═════ GIVEN DATA

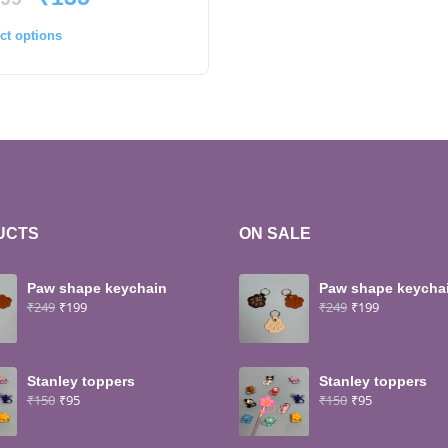
ct options
UCTS
ON SALE
Paw shape keychain
Paw shape keycha
₹
249
₹
199
₹
249
₹
199
Stanley toppers
Stanley toppers
₹
150
₹
95
₹
150
₹
95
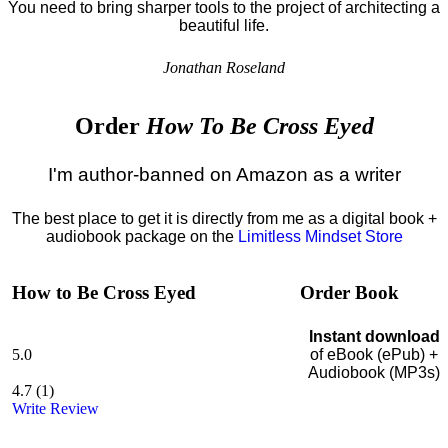
You need to bring sharper tools to the project of architecting a
beautiful life.
Jonathan Roseland
Order
How To Be Cross Eyed
I'm author-banned on Amazon as a writer
The best place to get it is directly from me as a digital book +
audiobook package on the
Limitless Mindset Store
How to Be Cross Eyed
Order Book
Instant download
5.0
of eBook (ePub) +
Audiobook (MP3s)
4.7
(
1
)
Write Review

══════════

* [YOUR ASSIGNMENT]
Set down every line above exactly, pictures excluded.

* [OUTPUT FOR THIS EXERCISE]
ct options
UCTS
ON SALE
Paw shape keychain
Paw shape keycha
₹
249
₹
199
₹
249
₹
199
Stanley toppers
Stanley toppers
₹
150
₹
95
₹
150
₹
95
You need to bring sharper tools to the project of architecting a
beautiful life.
Jonathan Roseland
Order
How To Be Cross Eyed
I'm author-banned on Amazon as a writer
The best place to get it is directly from me as a digital book +
audiobook package on the
Limitless Mindset Store
How to Be Cross Eyed
Order Book
Instant download
5.0
of eBook (ePub) +
Audiobook (MP3s)
4.7
(
1
)
Write Review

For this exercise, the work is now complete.